Ah, May.  The trees are beginning to bloom, the tulips and daffodils begin to pop, and warm(er) weather hints that the worst of winter is now but a fading memory.  It is also apropos that May just happens to be National Celiac Awareness month – since so many celiacs tend to view their diagnoses as a renewal or new beginning.  I know I did more than fifteen years ago.

I also feel like it is the one time of the year when we can look beyond all the gluten-free noise that is out there and re-focus – even if just for one month – on the actual disease that is so much more than its prescription.  Yes Virginia, there is an actual disease that forces people into a gluten-free lifestyle.  See it’s not a choice for me and millions of others out there.  Believe me, I was forced into it as I could never imagine selectively choosing to rule out wonderfully gluten-filled foods.  I would never selectively choose to further restrict my food options since I am also hyper-allergic to shellfish.

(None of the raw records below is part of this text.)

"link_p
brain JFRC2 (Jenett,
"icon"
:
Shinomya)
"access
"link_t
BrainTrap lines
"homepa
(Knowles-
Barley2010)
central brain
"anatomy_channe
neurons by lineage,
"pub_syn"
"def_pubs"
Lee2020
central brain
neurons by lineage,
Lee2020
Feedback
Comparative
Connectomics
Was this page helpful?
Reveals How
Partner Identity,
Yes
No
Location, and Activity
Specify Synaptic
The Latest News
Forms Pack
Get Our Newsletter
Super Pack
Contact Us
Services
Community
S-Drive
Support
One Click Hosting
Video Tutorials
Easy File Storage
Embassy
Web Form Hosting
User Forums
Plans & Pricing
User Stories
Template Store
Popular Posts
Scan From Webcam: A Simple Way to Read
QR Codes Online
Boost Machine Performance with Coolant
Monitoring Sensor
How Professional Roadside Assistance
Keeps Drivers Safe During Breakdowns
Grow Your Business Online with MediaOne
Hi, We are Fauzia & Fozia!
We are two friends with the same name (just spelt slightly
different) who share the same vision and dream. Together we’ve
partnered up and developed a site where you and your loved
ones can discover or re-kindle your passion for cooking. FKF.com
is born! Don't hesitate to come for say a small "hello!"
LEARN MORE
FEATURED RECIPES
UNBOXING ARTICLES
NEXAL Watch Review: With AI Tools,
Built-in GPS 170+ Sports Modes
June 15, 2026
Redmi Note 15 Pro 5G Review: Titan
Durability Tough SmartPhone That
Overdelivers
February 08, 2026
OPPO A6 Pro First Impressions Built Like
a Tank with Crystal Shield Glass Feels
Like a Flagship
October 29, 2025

Don’t get me wrong, I am the first person to talk gluten-free but as a celiac I know what it really means.  It means that I can live a normal, full, and delicious life.  It means the days destroying my intestine and malabsorption are over.  It means that when I look into the mirror I see a healthy, albeit slightly zaftig, person looking back at me – not a skeleton that always looked like something was wrong (which it was).  It means that I am part of a community that is a family in every sense of the word – united by our disease.  It means that I now live my life on my terms and no different than my pre-diagnosis days with one exception – I am gluten-free out of necessity.

If just one person who is going through what so many of us went through when we were searching for what was wrong with us becomes familiar with celiac disease during the month and gets properly diagnosed – well, then shifting the focus and elevating celiac disease was all worth it.  P.S.  There is nothing wrong with us.  We have a disease and we live and thrive with it — that’s all.